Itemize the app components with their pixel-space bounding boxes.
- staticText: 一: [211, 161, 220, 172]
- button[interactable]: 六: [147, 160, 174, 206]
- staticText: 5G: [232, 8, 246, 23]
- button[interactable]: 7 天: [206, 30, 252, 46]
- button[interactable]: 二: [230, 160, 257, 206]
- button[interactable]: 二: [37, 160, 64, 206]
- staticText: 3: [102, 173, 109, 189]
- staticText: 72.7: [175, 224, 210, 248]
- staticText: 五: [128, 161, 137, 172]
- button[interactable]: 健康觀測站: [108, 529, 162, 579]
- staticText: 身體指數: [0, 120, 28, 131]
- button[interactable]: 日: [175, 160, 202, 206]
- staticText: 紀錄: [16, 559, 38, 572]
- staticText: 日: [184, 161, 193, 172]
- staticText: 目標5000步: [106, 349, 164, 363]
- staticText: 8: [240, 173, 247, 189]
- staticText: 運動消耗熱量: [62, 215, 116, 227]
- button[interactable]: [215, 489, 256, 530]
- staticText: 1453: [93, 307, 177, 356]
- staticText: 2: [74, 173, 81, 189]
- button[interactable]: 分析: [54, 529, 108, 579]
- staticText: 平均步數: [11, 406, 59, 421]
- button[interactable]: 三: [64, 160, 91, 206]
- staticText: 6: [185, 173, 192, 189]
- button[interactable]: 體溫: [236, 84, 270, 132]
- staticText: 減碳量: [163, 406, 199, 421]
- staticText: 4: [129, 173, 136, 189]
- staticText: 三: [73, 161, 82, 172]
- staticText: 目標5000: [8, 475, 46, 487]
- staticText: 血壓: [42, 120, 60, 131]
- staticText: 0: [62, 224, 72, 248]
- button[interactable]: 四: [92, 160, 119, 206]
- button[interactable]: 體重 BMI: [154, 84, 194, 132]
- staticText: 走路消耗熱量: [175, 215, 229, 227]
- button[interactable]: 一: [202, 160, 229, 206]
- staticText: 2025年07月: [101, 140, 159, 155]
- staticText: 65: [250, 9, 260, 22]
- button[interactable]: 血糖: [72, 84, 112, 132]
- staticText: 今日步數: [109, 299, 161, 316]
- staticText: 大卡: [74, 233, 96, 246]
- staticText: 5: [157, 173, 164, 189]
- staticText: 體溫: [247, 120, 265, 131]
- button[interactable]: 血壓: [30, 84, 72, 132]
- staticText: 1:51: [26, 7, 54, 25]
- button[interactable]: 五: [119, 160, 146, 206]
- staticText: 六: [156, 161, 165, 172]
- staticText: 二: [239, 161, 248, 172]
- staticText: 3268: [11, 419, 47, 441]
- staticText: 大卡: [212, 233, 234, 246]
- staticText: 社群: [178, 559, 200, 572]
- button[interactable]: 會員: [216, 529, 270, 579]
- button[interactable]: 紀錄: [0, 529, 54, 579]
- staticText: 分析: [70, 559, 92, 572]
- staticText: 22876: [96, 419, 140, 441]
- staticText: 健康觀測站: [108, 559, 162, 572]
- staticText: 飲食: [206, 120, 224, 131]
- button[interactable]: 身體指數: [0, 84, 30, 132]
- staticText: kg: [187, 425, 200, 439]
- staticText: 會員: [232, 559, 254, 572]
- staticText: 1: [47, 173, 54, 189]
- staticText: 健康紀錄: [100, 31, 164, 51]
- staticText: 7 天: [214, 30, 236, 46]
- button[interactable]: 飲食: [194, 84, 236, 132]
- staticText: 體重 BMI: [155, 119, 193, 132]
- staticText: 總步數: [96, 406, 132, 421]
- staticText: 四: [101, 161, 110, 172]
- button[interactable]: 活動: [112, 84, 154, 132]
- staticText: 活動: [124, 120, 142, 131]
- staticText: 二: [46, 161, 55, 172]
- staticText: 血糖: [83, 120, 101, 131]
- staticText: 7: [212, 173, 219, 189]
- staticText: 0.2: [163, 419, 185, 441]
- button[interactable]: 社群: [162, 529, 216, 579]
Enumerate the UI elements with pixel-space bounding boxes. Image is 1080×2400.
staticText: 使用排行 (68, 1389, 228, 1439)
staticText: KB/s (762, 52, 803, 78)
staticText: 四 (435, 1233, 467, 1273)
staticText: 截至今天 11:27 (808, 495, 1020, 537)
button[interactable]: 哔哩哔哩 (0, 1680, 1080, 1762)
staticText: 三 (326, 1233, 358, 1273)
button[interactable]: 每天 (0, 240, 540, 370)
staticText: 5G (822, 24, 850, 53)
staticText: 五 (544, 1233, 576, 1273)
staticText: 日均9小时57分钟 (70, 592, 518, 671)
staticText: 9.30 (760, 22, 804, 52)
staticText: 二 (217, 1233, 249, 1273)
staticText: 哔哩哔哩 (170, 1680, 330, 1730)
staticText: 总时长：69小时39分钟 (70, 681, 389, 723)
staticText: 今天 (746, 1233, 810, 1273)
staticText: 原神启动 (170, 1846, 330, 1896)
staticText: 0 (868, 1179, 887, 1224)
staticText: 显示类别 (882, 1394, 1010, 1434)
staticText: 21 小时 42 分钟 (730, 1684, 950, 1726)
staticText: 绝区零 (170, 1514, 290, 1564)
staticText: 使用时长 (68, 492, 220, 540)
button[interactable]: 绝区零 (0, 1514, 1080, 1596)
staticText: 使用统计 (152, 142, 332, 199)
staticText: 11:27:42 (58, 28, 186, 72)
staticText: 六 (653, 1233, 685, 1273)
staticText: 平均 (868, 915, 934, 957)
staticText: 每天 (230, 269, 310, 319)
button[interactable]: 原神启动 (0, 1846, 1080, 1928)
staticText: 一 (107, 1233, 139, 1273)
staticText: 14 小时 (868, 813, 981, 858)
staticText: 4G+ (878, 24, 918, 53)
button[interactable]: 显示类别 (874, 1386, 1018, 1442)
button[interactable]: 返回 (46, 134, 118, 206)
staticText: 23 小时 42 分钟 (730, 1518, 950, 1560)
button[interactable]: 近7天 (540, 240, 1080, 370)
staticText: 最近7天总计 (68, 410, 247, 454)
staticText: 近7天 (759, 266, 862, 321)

● **Prompt**
Each and every record above needs writing out exactly.

● **Task output**
Itemize the app components with their pixel-space bounding boxes.
- staticText: 一: [211, 161, 220, 172]
- button[interactable]: 六: [147, 160, 174, 206]
- staticText: 5G: [232, 8, 246, 23]
- button[interactable]: 7 天: [206, 30, 252, 46]
- button[interactable]: 二: [230, 160, 257, 206]
- button[interactable]: 二: [37, 160, 64, 206]
- staticText: 3: [102, 173, 109, 189]
- staticText: 72.7: [175, 224, 210, 248]
- staticText: 五: [128, 161, 137, 172]
- button[interactable]: 健康觀測站: [108, 529, 162, 579]
- staticText: 身體指數: [0, 120, 28, 131]
- button[interactable]: 日: [175, 160, 202, 206]
- staticText: 紀錄: [16, 559, 38, 572]
- staticText: 日: [184, 161, 193, 172]
- staticText: 目標5000步: [106, 349, 164, 363]
- staticText: 8: [240, 173, 247, 189]
- staticText: 運動消耗熱量: [62, 215, 116, 227]
- button[interactable]: [215, 489, 256, 530]
- staticText: 1453: [93, 307, 177, 356]
- staticText: 2: [74, 173, 81, 189]
- button[interactable]: 分析: [54, 529, 108, 579]
- staticText: 平均步數: [11, 406, 59, 421]
- button[interactable]: 三: [64, 160, 91, 206]
- staticText: 6: [185, 173, 192, 189]
- button[interactable]: 體溫: [236, 84, 270, 132]
- staticText: 減碳量: [163, 406, 199, 421]
- staticText: 4: [129, 173, 136, 189]
- staticText: 三: [73, 161, 82, 172]
- staticText: 目標5000: [8, 475, 46, 487]
- staticText: 血壓: [42, 120, 60, 131]
- staticText: 0: [62, 224, 72, 248]
- button[interactable]: 四: [92, 160, 119, 206]
- button[interactable]: 體重 BMI: [154, 84, 194, 132]
- staticText: 走路消耗熱量: [175, 215, 229, 227]
- button[interactable]: 一: [202, 160, 229, 206]
- staticText: 2025年07月: [101, 140, 159, 155]
- staticText: 65: [250, 9, 260, 22]
- button[interactable]: 血糖: [72, 84, 112, 132]
- staticText: 今日步數: [109, 299, 161, 316]
- staticText: 大卡: [74, 233, 96, 246]
- staticText: 5: [157, 173, 164, 189]
- staticText: 體溫: [247, 120, 265, 131]
- button[interactable]: 血壓: [30, 84, 72, 132]
- staticText: 1:51: [26, 7, 54, 25]
- button[interactable]: 五: [119, 160, 146, 206]
- staticText: 六: [156, 161, 165, 172]
- staticText: 二: [239, 161, 248, 172]
- staticText: 3268: [11, 419, 47, 441]
- staticText: 大卡: [212, 233, 234, 246]
- staticText: 社群: [178, 559, 200, 572]
- button[interactable]: 會員: [216, 529, 270, 579]
- button[interactable]: 紀錄: [0, 529, 54, 579]
- staticText: 分析: [70, 559, 92, 572]
- staticText: 22876: [96, 419, 140, 441]
- staticText: 健康觀測站: [108, 559, 162, 572]
- staticText: 飲食: [206, 120, 224, 131]
- button[interactable]: 身體指數: [0, 84, 30, 132]
- staticText: kg: [187, 425, 200, 439]
- staticText: 會員: [232, 559, 254, 572]
- staticText: 1: [47, 173, 54, 189]
- staticText: 健康紀錄: [100, 31, 164, 51]
- staticText: 7 天: [214, 30, 236, 46]
- button[interactable]: 飲食: [194, 84, 236, 132]
- staticText: 體重 BMI: [155, 119, 193, 132]
- staticText: 總步數: [96, 406, 132, 421]
- staticText: 四: [101, 161, 110, 172]
- button[interactable]: 活動: [112, 84, 154, 132]
- staticText: 活動: [124, 120, 142, 131]
- staticText: 二: [46, 161, 55, 172]
- staticText: 血糖: [83, 120, 101, 131]
- staticText: 7: [212, 173, 219, 189]
- staticText: 0.2: [163, 419, 185, 441]
- button[interactable]: 社群: [162, 529, 216, 579]
Enumerate the UI elements with pixel-space bounding boxes. Image is 1080×2400.
staticText: 使用排行 (68, 1389, 228, 1439)
staticText: KB/s (762, 52, 803, 78)
staticText: 四 (435, 1233, 467, 1273)
staticText: 截至今天 11:27 (808, 495, 1020, 537)
button[interactable]: 哔哩哔哩 (0, 1680, 1080, 1762)
staticText: 三 (326, 1233, 358, 1273)
button[interactable]: 每天 (0, 240, 540, 370)
staticText: 5G (822, 24, 850, 53)
staticText: 五 (544, 1233, 576, 1273)
staticText: 日均9小时57分钟 (70, 592, 518, 671)
staticText: 9.30 (760, 22, 804, 52)
staticText: 二 (217, 1233, 249, 1273)
staticText: 哔哩哔哩 (170, 1680, 330, 1730)
staticText: 总时长：69小时39分钟 (70, 681, 389, 723)
staticText: 今天 (746, 1233, 810, 1273)
staticText: 原神启动 (170, 1846, 330, 1896)
staticText: 0 (868, 1179, 887, 1224)
staticText: 显示类别 (882, 1394, 1010, 1434)
staticText: 21 小时 42 分钟 (730, 1684, 950, 1726)
staticText: 绝区零 (170, 1514, 290, 1564)
staticText: 使用时长 (68, 492, 220, 540)
button[interactable]: 绝区零 (0, 1514, 1080, 1596)
staticText: 使用统计 (152, 142, 332, 199)
staticText: 11:27:42 (58, 28, 186, 72)
staticText: 六 (653, 1233, 685, 1273)
staticText: 平均 (868, 915, 934, 957)
staticText: 每天 (230, 269, 310, 319)
button[interactable]: 原神启动 (0, 1846, 1080, 1928)
staticText: 一 (107, 1233, 139, 1273)
staticText: 14 小时 (868, 813, 981, 858)
staticText: 4G+ (878, 24, 918, 53)
button[interactable]: 显示类别 (874, 1386, 1018, 1442)
button[interactable]: 返回 (46, 134, 118, 206)
staticText: 23 小时 42 分钟 (730, 1518, 950, 1560)
button[interactable]: 近7天 (540, 240, 1080, 370)
staticText: 最近7天总计 (68, 410, 247, 454)
staticText: 近7天 (759, 266, 862, 321)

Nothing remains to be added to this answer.